[Task data — start]

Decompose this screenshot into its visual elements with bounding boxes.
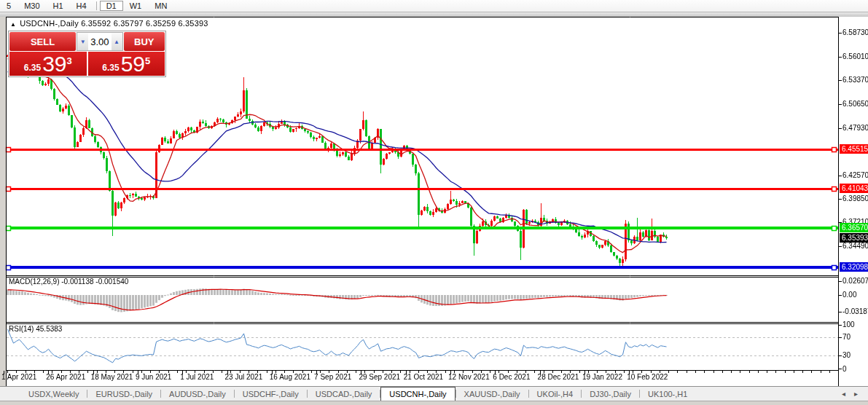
tab-eurusd-daily[interactable]: EURUSD-,Daily: [87, 387, 160, 401]
date-axis-label: 26 Apr 2021: [46, 373, 85, 381]
tab-ukoil-h4[interactable]: UKOil-,H4: [529, 387, 582, 401]
macd-axis-tick: 0.02607: [842, 277, 868, 285]
buy-button[interactable]: BUY: [124, 32, 165, 51]
rsi-axis-tick: 100: [842, 321, 855, 329]
buy-price-pips: 59: [121, 53, 145, 75]
buy-big-figure: 6.35: [102, 63, 119, 73]
macd-axis-tick: -0.03187: [842, 307, 868, 315]
hline-price-label: 6.36570: [840, 223, 868, 232]
price-axis-tick: 6.39850: [842, 194, 868, 202]
rsi-axis-tick: 70: [842, 333, 851, 341]
date-axis-label: 7 Sep 2021: [314, 373, 351, 381]
status-strip: [0, 401, 868, 405]
chart-symbol-label: USDCNH-,Daily: [20, 19, 79, 28]
tab-usdx-weekly[interactable]: USDX,Weekly: [20, 387, 87, 401]
scroll-right-icon[interactable]: ▸: [854, 390, 858, 398]
collapse-panel-icon[interactable]: ▲: [10, 21, 16, 28]
sell-price-display[interactable]: 6.35 39 3: [9, 52, 87, 76]
hline-price-label: 6.32098: [840, 262, 868, 272]
tab-usdcad-daily[interactable]: USDCAD-,Daily: [308, 387, 380, 401]
tab-usdcnh-daily[interactable]: USDCNH-,Daily: [380, 387, 455, 401]
tab-xauusd-daily[interactable]: XAUUSD-,Daily: [456, 387, 528, 401]
date-axis-label: 1 Jul 2021: [180, 373, 214, 381]
trading-terminal: 5M30H1H4D1W1MN ▲USDCNH-,Daily 6.35592 6.…: [0, 0, 868, 405]
macd-axis-tick: 0.00: [842, 291, 856, 299]
chart-ohlc-values: 6.35592 6.35797 6.35259 6.35393: [81, 19, 208, 28]
volume-decrease-icon[interactable]: ▼: [77, 33, 88, 50]
buy-price-display[interactable]: 6.35 59 5: [88, 52, 165, 76]
timeframe-button-h1[interactable]: H1: [47, 1, 70, 11]
tab-spacer: [0, 387, 20, 401]
rsi-axis-tick: 30: [842, 351, 851, 359]
date-axis-label: 12 Nov 2021: [448, 373, 490, 381]
date-axis-label: 28 Dec 2021: [538, 373, 579, 381]
price-axis-tick: 6.56010: [842, 52, 868, 60]
price-axis-tick: 6.34490: [842, 242, 868, 250]
hline-price-label: 6.41043: [840, 184, 868, 193]
timeframe-button-mn[interactable]: MN: [148, 1, 173, 11]
tab-dj30-daily[interactable]: DJ30-,Daily: [582, 387, 639, 401]
date-axis-label: 23 Jul 2021: [225, 373, 263, 381]
tab-audusd-daily[interactable]: AUDUSD-,Daily: [161, 387, 234, 401]
date-axis-label: 1 Apr 2021: [1, 373, 36, 381]
buy-price-point: 5: [145, 55, 150, 66]
current-price-label: 6.35393: [840, 233, 868, 243]
price-axis-tick: 6.50650: [842, 100, 868, 108]
sell-big-figure: 6.35: [24, 63, 41, 73]
timeframe-toolbar: 5M30H1H4D1W1MN: [0, 0, 868, 12]
volume-stepper: ▼ 3.00 ▲: [77, 32, 122, 51]
date-axis-label: 21 Oct 2021: [404, 373, 443, 381]
date-axis-label: 29 Sep 2021: [359, 373, 400, 381]
macd-indicator-label: MACD(12,26,9) -0.001138 -0.001540: [9, 278, 128, 286]
sell-button[interactable]: SELL: [9, 32, 76, 51]
volume-increase-icon[interactable]: ▲: [112, 33, 122, 50]
price-axis-tick: 6.53370: [842, 76, 868, 84]
date-axis-label: 10 Feb 2022: [627, 373, 668, 381]
chart-tab-bar: USDX,WeeklyEURUSD-,DailyAUDUSD-,DailyUSD…: [0, 386, 868, 401]
toolbar-separator: [96, 1, 97, 10]
timeframe-button-h4[interactable]: H4: [70, 1, 93, 11]
timeframe-button-d1[interactable]: D1: [100, 1, 123, 11]
toolbar-band: [0, 12, 868, 17]
chart-title: ▲USDCNH-,Daily 6.35592 6.35797 6.35259 6…: [10, 19, 208, 28]
timeframe-button-5[interactable]: 5: [0, 1, 17, 11]
sell-price-pips: 39: [42, 53, 66, 75]
sell-price-point: 3: [67, 55, 72, 66]
date-axis-label: 19 Jan 2022: [582, 373, 622, 381]
price-axis-tick: 6.47930: [842, 124, 868, 132]
tab-usdchf-daily[interactable]: USDCHF-,Daily: [235, 387, 307, 401]
rsi-axis-tick: 0: [842, 365, 847, 373]
one-click-trade-panel: SELL ▼ 3.00 ▲ BUY 6.35 39 3 6.35 59 5: [8, 31, 166, 77]
hline-price-label: 6.45515: [840, 144, 868, 154]
scroll-left-icon[interactable]: ◂: [842, 390, 845, 398]
timeframe-button-w1[interactable]: W1: [123, 1, 149, 11]
volume-input[interactable]: 3.00: [88, 33, 111, 50]
price-axis-tick: 6.58730: [842, 28, 868, 36]
tab-uk100-h1[interactable]: UK100-,H1: [640, 387, 695, 401]
timeframe-button-m30[interactable]: M30: [17, 1, 46, 11]
price-axis-tick: 6.42570: [842, 171, 868, 179]
date-axis-label: 6 Dec 2021: [493, 373, 530, 381]
date-axis-label: 9 Jun 2021: [136, 373, 172, 381]
date-axis-label: 16 Aug 2021: [270, 373, 310, 381]
tab-scroll-arrows: ◂▸: [842, 387, 868, 401]
date-axis-label: 18 May 2021: [91, 373, 133, 381]
rsi-indicator-label: RSI(14) 45.5383: [9, 325, 62, 333]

[Task data — finish]

**What to work on**. Send back the data above verbatim, leaving out its pictures.

**Solution to this problem**.
Decompose this screenshot into its visual elements with bounding boxes.
tab-eurusd-daily[interactable]: EURUSD-,Daily: [87, 387, 160, 401]
date-axis-label: 26 Apr 2021: [46, 373, 85, 381]
tab-ukoil-h4[interactable]: UKOil-,H4: [529, 387, 582, 401]
macd-axis-tick: 0.02607: [842, 277, 868, 285]
buy-button[interactable]: BUY: [124, 32, 165, 51]
rsi-axis-tick: 100: [842, 321, 855, 329]
buy-price-pips: 59: [121, 53, 145, 75]
buy-big-figure: 6.35: [102, 63, 119, 73]
macd-axis-tick: -0.03187: [842, 307, 868, 315]
hline-price-label: 6.36570: [840, 223, 868, 232]
price-axis-tick: 6.39850: [842, 194, 868, 202]
rsi-axis-tick: 70: [842, 333, 851, 341]
date-axis-label: 7 Sep 2021: [314, 373, 351, 381]
status-strip: [0, 401, 868, 405]
chart-symbol-label: USDCNH-,Daily: [20, 19, 79, 28]
tab-usdx-weekly[interactable]: USDX,Weekly: [20, 387, 87, 401]
scroll-right-icon[interactable]: ▸: [854, 390, 858, 398]
collapse-panel-icon[interactable]: ▲: [10, 21, 16, 28]
sell-price-display[interactable]: 6.35 39 3: [9, 52, 87, 76]
hline-price-label: 6.32098: [840, 262, 868, 272]
tab-usdcad-daily[interactable]: USDCAD-,Daily: [308, 387, 380, 401]
tab-usdcnh-daily[interactable]: USDCNH-,Daily: [380, 387, 455, 401]
tab-xauusd-daily[interactable]: XAUUSD-,Daily: [456, 387, 528, 401]
date-axis-label: 1 Jul 2021: [180, 373, 214, 381]
trading-terminal: 5M30H1H4D1W1MN ▲USDCNH-,Daily 6.35592 6.…: [0, 0, 868, 405]
macd-axis-tick: 0.00: [842, 291, 856, 299]
chart-ohlc-values: 6.35592 6.35797 6.35259 6.35393: [81, 19, 208, 28]
volume-decrease-icon[interactable]: ▼: [77, 33, 88, 50]
buy-price-display[interactable]: 6.35 59 5: [88, 52, 165, 76]
timeframe-button-h1[interactable]: H1: [47, 1, 70, 11]
tab-spacer: [0, 387, 20, 401]
rsi-axis-tick: 30: [842, 351, 851, 359]
date-axis-label: 12 Nov 2021: [448, 373, 490, 381]
date-axis-label: 28 Dec 2021: [538, 373, 579, 381]
price-axis-tick: 6.56010: [842, 52, 868, 60]
price-axis-tick: 6.34490: [842, 242, 868, 250]
hline-price-label: 6.41043: [840, 184, 868, 193]
timeframe-button-mn[interactable]: MN: [148, 1, 173, 11]
tab-dj30-daily[interactable]: DJ30-,Daily: [582, 387, 639, 401]
date-axis-label: 23 Jul 2021: [225, 373, 263, 381]
tab-audusd-daily[interactable]: AUDUSD-,Daily: [161, 387, 234, 401]
date-axis-label: 1 Apr 2021: [1, 373, 36, 381]
buy-price-point: 5: [145, 55, 150, 66]
current-price-label: 6.35393: [840, 233, 868, 243]
price-axis-tick: 6.50650: [842, 100, 868, 108]
sell-big-figure: 6.35: [24, 63, 41, 73]
timeframe-toolbar: 5M30H1H4D1W1MN: [0, 0, 868, 12]
volume-stepper: ▼ 3.00 ▲: [77, 32, 122, 51]
date-axis-label: 21 Oct 2021: [404, 373, 443, 381]
date-axis-label: 29 Sep 2021: [359, 373, 400, 381]
macd-indicator-label: MACD(12,26,9) -0.001138 -0.001540: [9, 278, 128, 286]
sell-button[interactable]: SELL: [9, 32, 76, 51]
volume-increase-icon[interactable]: ▲: [112, 33, 122, 50]
price-axis-tick: 6.53370: [842, 76, 868, 84]
date-axis-label: 10 Feb 2022: [627, 373, 668, 381]
chart-tab-bar: USDX,WeeklyEURUSD-,DailyAUDUSD-,DailyUSD…: [0, 386, 868, 401]
toolbar-separator: [96, 1, 97, 10]
timeframe-button-h4[interactable]: H4: [70, 1, 93, 11]
timeframe-button-d1[interactable]: D1: [100, 1, 123, 11]
toolbar-band: [0, 12, 868, 17]
chart-title: ▲USDCNH-,Daily 6.35592 6.35797 6.35259 6…: [10, 19, 208, 28]
timeframe-button-5[interactable]: 5: [0, 1, 17, 11]
sell-price-pips: 39: [42, 53, 66, 75]
sell-price-point: 3: [67, 55, 72, 66]
date-axis-label: 19 Jan 2022: [582, 373, 622, 381]
price-axis-tick: 6.47930: [842, 124, 868, 132]
tab-usdchf-daily[interactable]: USDCHF-,Daily: [235, 387, 307, 401]
rsi-axis-tick: 0: [842, 365, 847, 373]
one-click-trade-panel: SELL ▼ 3.00 ▲ BUY 6.35 39 3 6.35 59 5: [8, 31, 166, 77]
hline-price-label: 6.45515: [840, 144, 868, 154]
scroll-left-icon[interactable]: ◂: [842, 390, 845, 398]
timeframe-button-w1[interactable]: W1: [123, 1, 149, 11]
volume-input[interactable]: 3.00: [88, 33, 111, 50]
price-axis-tick: 6.58730: [842, 28, 868, 36]
tab-uk100-h1[interactable]: UK100-,H1: [640, 387, 695, 401]
timeframe-button-m30[interactable]: M30: [17, 1, 46, 11]
price-axis-tick: 6.42570: [842, 171, 868, 179]
date-axis-label: 6 Dec 2021: [493, 373, 530, 381]
date-axis-label: 9 Jun 2021: [136, 373, 172, 381]
date-axis-label: 16 Aug 2021: [270, 373, 310, 381]
tab-scroll-arrows: ◂▸: [842, 387, 868, 401]
date-axis-label: 18 May 2021: [91, 373, 133, 381]
rsi-indicator-label: RSI(14) 45.5383: [9, 325, 62, 333]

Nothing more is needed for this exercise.